Si trova tra la vita e la morte la giovane turista statunitense a Malta a cui continua ad essere negato l’aborto, malgrado il bambino che portava in grembo non abbia possibilità di sopravvivere. Andrea, però sì, ma il suo diritto alla vita non viene ascoltato. 

Andrea Prudente è una 38enne originaria di Seattle incinta di 16 settimane. Durante la sua vacanza a Malta, però, qualcosa è andato storto. La donna, qualche giorno dopo il suo arrivo sull’isola, ha cominciato ad avere perdite di sangue, sintomo di complicazioni dovute alla gravidanza. La placenta si era distaccata e il feto, ormai, non aveva più possibilità di sopravvivere. A questo punto però, oltre al dolore per la perdita del proprio bambino, Andrea entra in un limbo fatto di inutile sofferenza.

Andrea Prudente

Malta è l’unico Stato Europeo in cui l’aborto è illegale in qualsiasi circostanza, anche in caso di stupro, incesto o a seguito di problemi di salute che possono mettere a rischio tanto il feto quanto la madre. Il cuore del bambino, infatti, ancora batte e questo basta per vietare un aborto che invece potrebbe salvare al 100% Andrea.

Si trova tra la vita e la morte la giovane turista statunitense a Malta a cui continua ad essere negato l’aborto, malgrado il bambino che portava in grembo non abbia possibilità di sopravvivere. Andrea, però sì, ma il suo diritto alla vita non viene ascoltato.

La legge antiabortista maltese

Si tratta di un paradosso: pur consapevoli i medici di non poter garantire al feto della donna di sopravvivere, si sta mettendo a serio pericolo Andrea. In questo caso, c’è da chiedersi quale vita si sta proteggendo e perché. Alla donna non è rimasto più liquido amniotico, fondamentale per garantire al feto la sua stessa sopravvivenza, e fuori dall’utero il feto morirebbe ugualmente.

Aborto illegale a Malta
Fonte: Canva

La legge maltese del 1724, però, parla chiaro. Se lo staff medico dell’ospedale Mater Dei intervenisse prima che il feto sia morto, rischierebbe fino a 3 anni di carcere, così come Andrea. Non si tratta – o perlomeno non solo – di obiettori di coscienza. La turista statunitense, però, se non si interviene subito, potrebbe sviluppare un’infezione letale. Se la placenta, invece, dovesse distaccarsi del tutto, la donna rischierebbe una grave emorragia.

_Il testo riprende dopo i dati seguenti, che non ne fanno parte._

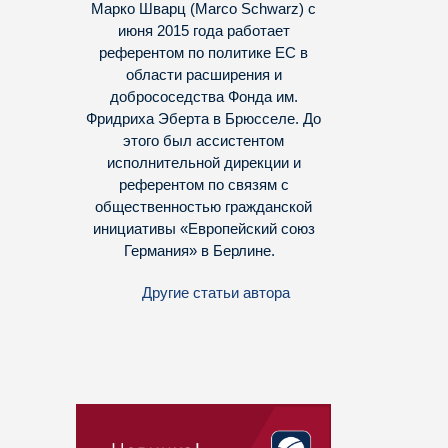
Марко Шварц (Marco Schwarz) с
июня 2015 года работает
референтом по политике ЕС в
области расширения и
добрососедства Фонда им.
Фридриха Эберта в Брюсселе. До
этого был ассистентом
исполнительной дирекции и
референтом по связям с
общественностью гражданской
инициативы «Европейский союз
Германия» в Берлине.
Другие статьи автора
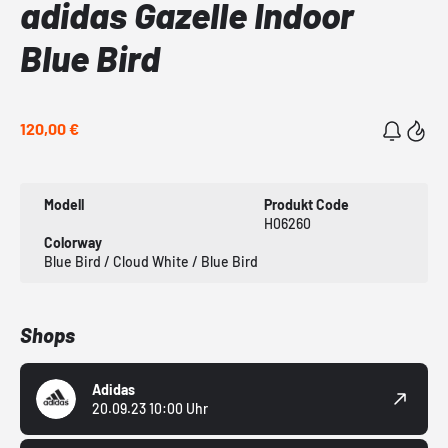
adidas Gazelle Indoor
Blue Bird
120,00 €
Modell
Produkt Code
H06260
Colorway
Blue Bird / Cloud White / Blue Bird
Shops
Adidas
20.09.23 10:00 Uhr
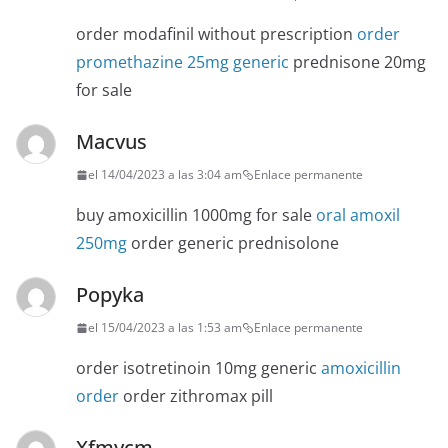
order modafinil without prescription
order
promethazine 25mg generic
prednisone 20mg
for sale
Macvus
el 14/04/2023 a las 3:04 am
Enlace permanente
buy amoxicillin 1000mg for sale
oral amoxil
250mg
order generic prednisolone
Popyka
el 15/04/2023 a las 1:53 am
Enlace permanente
order isotretinoin 10mg generic
amoxicillin
order
order zithromax pill
Xfmycm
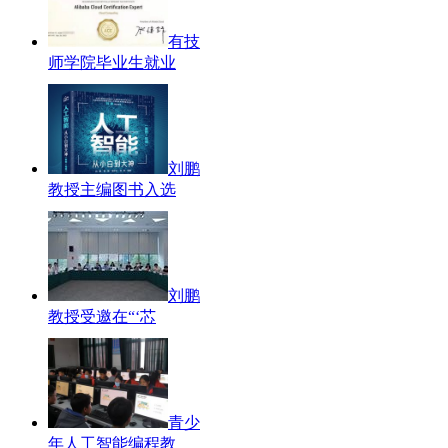
有技
师学院毕业生就业
刘鹏
教授主编图书入选
刘鹏
教授受邀在“‘芯
青少
年人工智能编程教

La legge però, si sta scontrando apertamente con le linee guida internazionali di ostetricia che prevedono, entro le prime 24 settimane di gravidanza, l’aborto, proprio per evitare infezioni anche mortali. Ma al momento Andrea ed il suo compagno, Jay Weeldreyer, non possono fare altro, se non aspettare l’aborto spontaneo. I medici di Malta hanno anche negato alla coppia il trasporto aereo verso il Regno Unito, dove l’aborto è legale, per le complicazioni di salute della donna causate da loro stessi. Insomma, un circolo vizioso cattivo e che non ascolta, ancora una volta, le esigenze addirittura vitali delle donne.

Ormai Andrea è in ospedale da una settimana ed il suo compagno non sa nemmeno come andrà finire questa triste vicenda che li vede al momento come degli ostaggi. “La bambina non può sopravvivere, e non si può fare niente per cambiare questa cosa”, ha spiegato Weeldreyer intervistato dalla BBC.